Reputation: 363
In our env, we have a number of users that issue Hive queries from different tools. Many times the user will give us a query and say it failed around a certain time, and we need to dig through and find the reason. So we need to parse hive logs and find the query.
Finding the query is the easier part, is there a way to figure out easily once the query is found (usually after the words Executing command) in hive logs, how do I easily get the yarn application id associated with it?

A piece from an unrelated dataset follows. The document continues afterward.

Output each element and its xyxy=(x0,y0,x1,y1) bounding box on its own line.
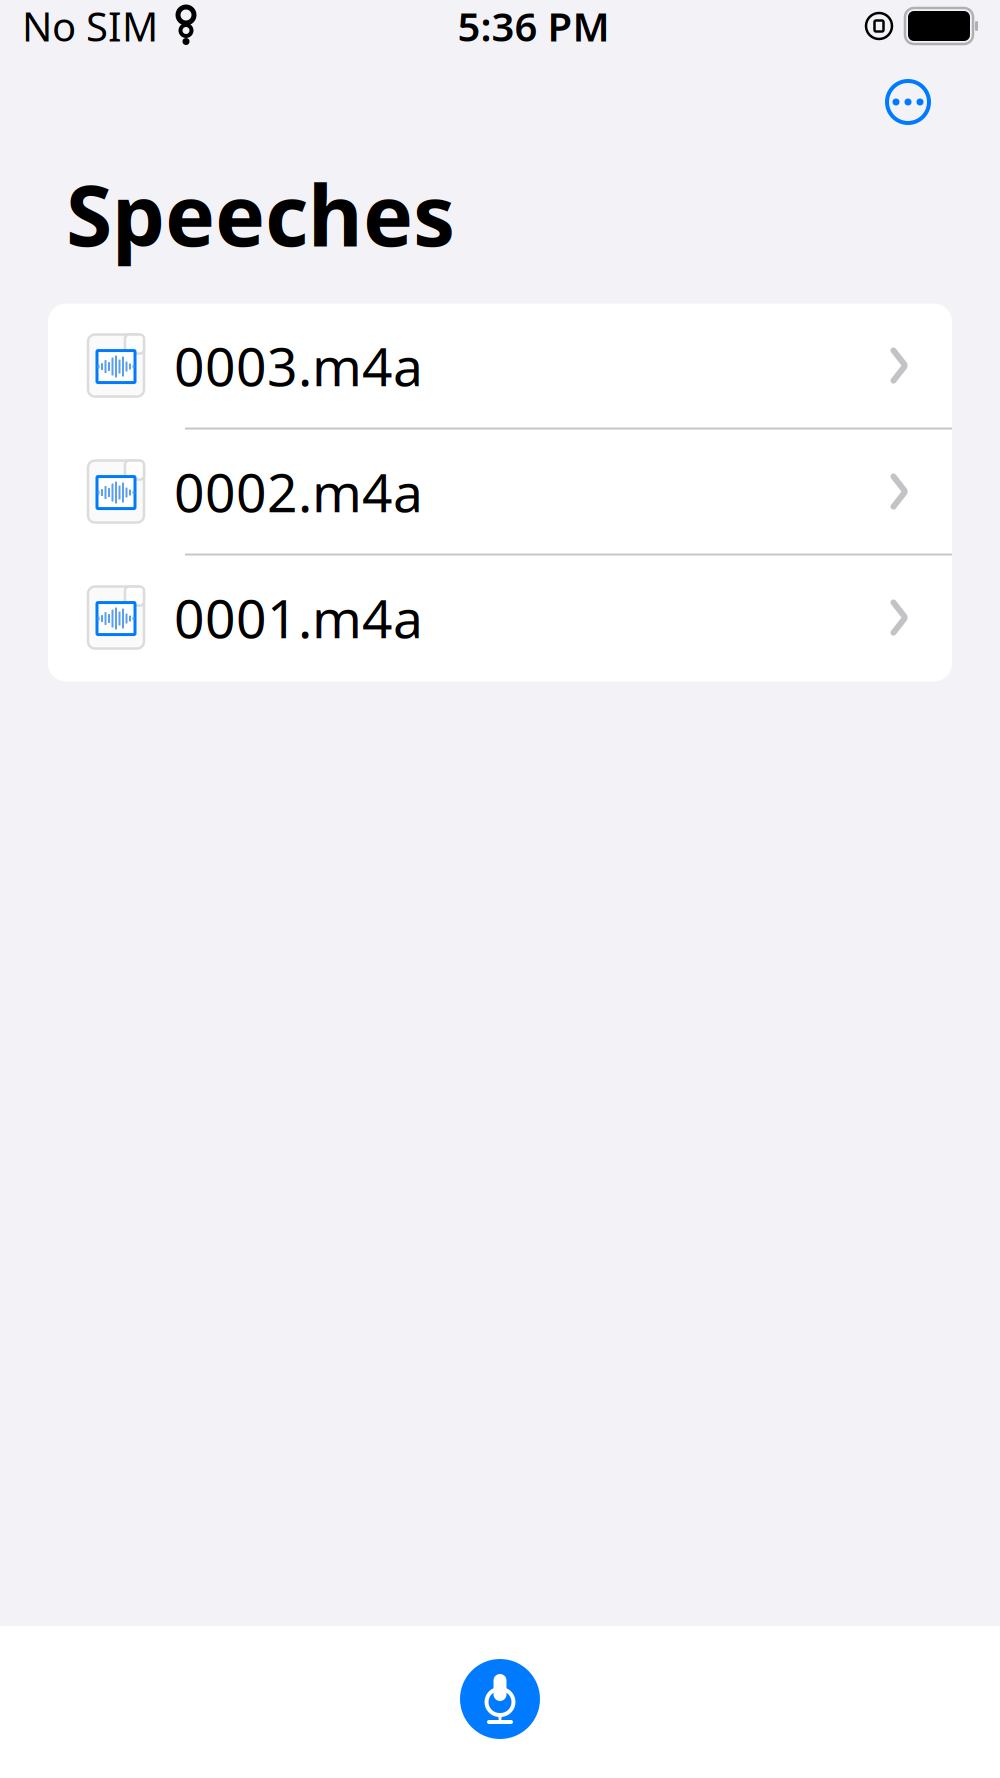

I'm trying to automate this process so that I can cut down our analysis time.
Thanks
Upvotes: 2
Views: 5578
Reputation: 1036
I actually found a way to do this. There's a couple of steps
I have a script to tail the log files. Reason for this is to take out the carriage returns in the SQL statement. I'll put it at the bottom but basically just doing tail on /opt/mapr/hive/hive-2.3/logs/mapr/mapr-hiveserver2-*.log and look for "Executing command". (I believe you've already done this). For example, I get this:
2021-01-21T15:43:21,836 INFO [HiveServer2-Background-Pool: Thread-4024376] ql.Driver: Executing command(queryId=mapr_20210121154321_abfc0235-571f-44dd-961c-521064c8d163): SELECT COUNT(*) FROM prod.statsman WHERE dt = '20210101' AND oid like 'qos.8%'
Now grab the queryId and grep the same file for the query id and "Submitting dag to TezSession". From this you can find your application_id
cat /opt/mapr/hive/hive-2.x/logs/mapr/mapr-hiveserver2-*.log | grep mapr_20210121154321_abfc0235-571f-44dd-961c-521064c8d163 | grep "Submitting dag to TezSession"
2021-01-21T15:43:21,952 INFO [HiveServer2-Background-Pool: Thread-4024376] client.TezClient: Submitting dag to TezSession, sessionName=HIVE-bd39c7da-7041-4fff-ab51-9d0bac18178e, applicationId=application_1607034625968_103472, dagName=SELECT COUNT(*) FROM prod.statsma...'qos.8%'(Stage-1), callerContext={ context=HIVE, callerType=HIVE_QUERY_ID, callerId=mapr_20210121154321_abfc0235-571f-44dd-961c-521064c8d163 }
Note: to tail the log file I create this perl code as stripcrlf.pl
#!/usr/bin/perl
use strict;
use warnings;
while(<>) {
my $line = $_;
$line =~ s/\r\n/ /g;
print $line;
}
Then this to tail the log file
tail -f /opt/mapr/hive/hive-2.x/logs/mapr/mapr-hiveserver2-*.log | ./stripcrlf.pl | grep "Executing command" | grep -viP "show partitions|describe |analyze table|show schemas|create external|desc "
the grep -viP is optional, I add it as we have a process that runs a bunch of these sort of commands.
Upvotes: 0
Reputation: 161
One thing you can do is, you can use the yarn application -list -appStates ALL
command. What it does is, it will give you list of all the applications with their respective application-id's, name, user, state, tracking url etc.. So you can drill down what you need. You can even specify the state, like which state data you need for eg:- yarn application -list -appStates FINISHED
will display all records which have state as finished.
Upvotes: 1
Reputation: 2899
Not a full answer, but it can help get you started.
Instead of looking at the hive logs, you could look at the timeline server rest API, and maybe the resource manager API. From then you should be able to get a list of queries and the app id.
If you are using Hortonworks have a look at the Tez view. It displays queries and app id. Looking at what actually happens with the developer tools of your browser can help ge the flow of API calls. I am not familiar enough with Cloudera or MapR to know where to look at.
The advantage of this option is that it can all be done remotely and handles HA more gracefully as it does not need to run directly on your hive servers(s)
Upvotes: 0